There is no music to be heard in Paris in the summer, except for pasteurized Vivaldi (The 4 Seasons), Bach (the cello suites, a crime of lese-majeste if I’ ve ever heard of one!) and Mozart (Eine kleine Nachtmusik) played by obscure groups in dark churches for the after-hours entertainment of those of the above-mentioned tourists who either don’ t fancy or can’ t afford the Crazy Horse and the Moulin Rouge. So what does one do? One goes to the movies, bien sûr, and preferably to see a good French film, as those rarely cross the border.

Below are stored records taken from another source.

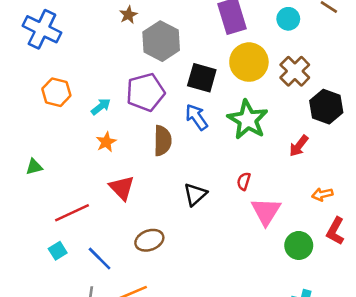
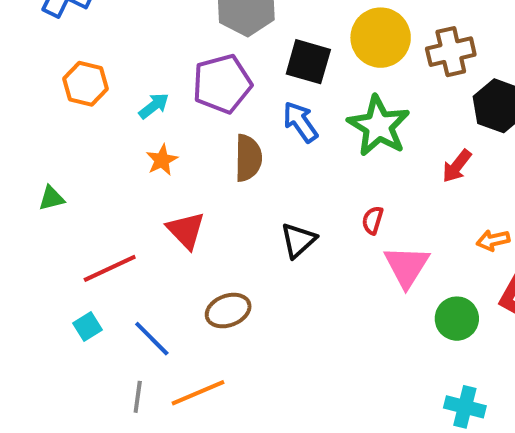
brown cross: (295, 71) -> (451, 52), turned 32

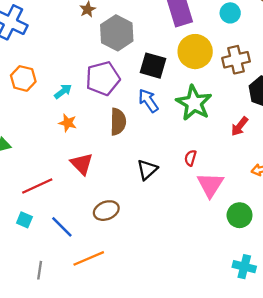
orange star: (162, 160) -> (68, 123), turned -30
cyan square: (88, 327) -> (24, 220), turned -35
gray line: (138, 397) -> (40, 270), moved

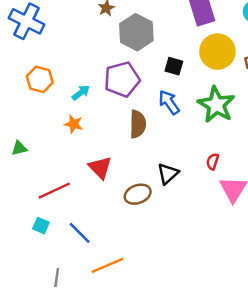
black square: (153, 66) -> (174, 66), size x0.7
orange star: (68, 123) -> (74, 124), moved
brown ellipse: (106, 211) -> (138, 194), moved

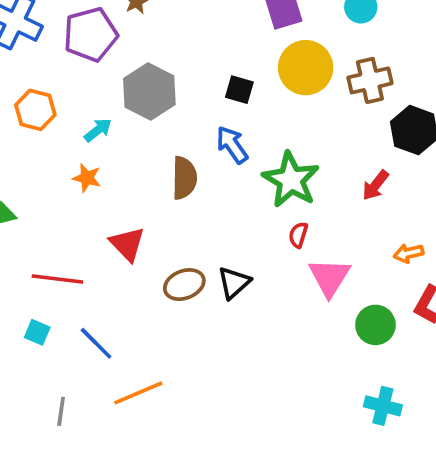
gray hexagon: (136, 32) -> (149, 91), moved
purple pentagon: (122, 79) -> (91, 34), moved
green star: (216, 105) -> (291, 180), moved
black triangle: (168, 174) -> (234, 283), moved
red line: (54, 191) -> (57, 279), turned 32

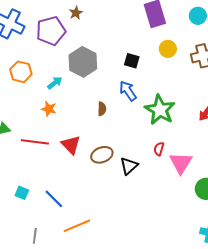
yellow circle: (306, 68) -> (168, 49), size x0.6
brown semicircle: (184, 178) -> (102, 109), size x0.6
red semicircle: (298, 235) -> (159, 149), moved
red line: (57, 279) -> (35, 142), moved
brown ellipse: (184, 285) -> (102, 155), moved

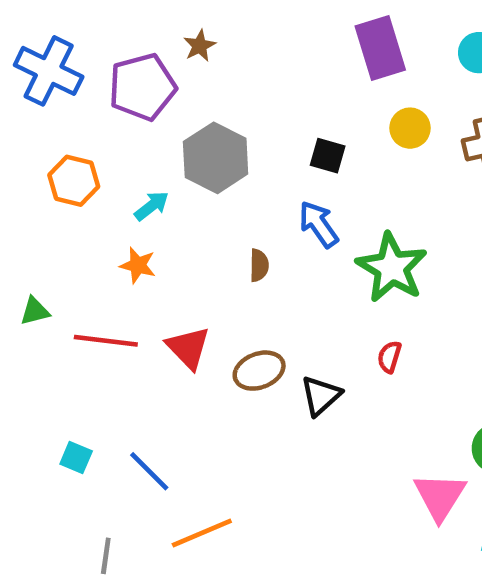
pink triangle: (181, 163) -> (440, 496), moved

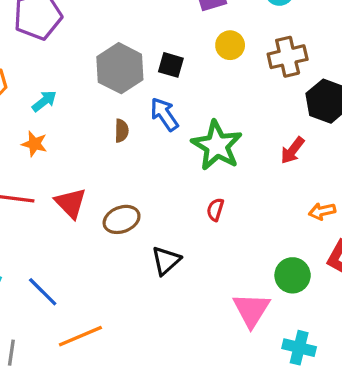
gray hexagon: (216, 158) -> (120, 68), moved
brown semicircle: (259, 265) -> (122, 131), moved
black triangle: (321, 396) -> (166, 261), moved

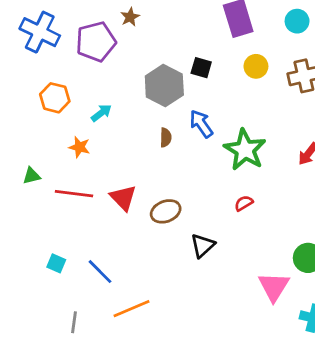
black square: (171, 65) -> (201, 68), moved
orange star: (34, 144) -> (79, 147), moved
red semicircle: (215, 210) -> (244, 203), turned 42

Two new productions were being advertised on the Colonnes Maurice. One, a Fabrice Lucchini comedy called “La fille de Monaco” and the other “L’empreinte de l’ ange” a thriller with two splendid actresses, Catherine Frot and Sandrine Bonnaire. Again, the month of August is the best to enjoy a French movie in Paris. The ubiquitous tourists aren’ t the least bit interested and the Parisians are not there, so you have rows of ultra-comfortable plush seats in small intimate theaters to choose from. Both movies are excellent. The fantastic, understated comedian Lucchini, plays a famous lawyer who gets roped in to defend an indefensible murder suspect in Monaco and is assigned a taciturn bodyguard, famously played by a wry, poker-faced actor called Roschdy Zem. The lawyer proceeds to make a fool of himself getting involved with a local bimbo, a small-time weather-girl and aspiring journalist (a ham of a young actress, more than a little overstated), in spite of the bodyguard’s wise advice to the contrary. The comedy turns sour, but the film does not, although a thorough understanding of French humor (the intelligent kind, not the farce) is absolutely necessary to enjoy it. The other movie, on the contrary, is a somber, spine-chilling thriller based on a true story which is pretty good in its original version, but would certainly be a smash hit if expertly remade in Hollywood. Not that I think that Hollywood does everything better, oh la la, non! But a bigger budget and a more lavish production could turn an excellent intimate thriller into a blockbuster. All right, I know – I should stick to music.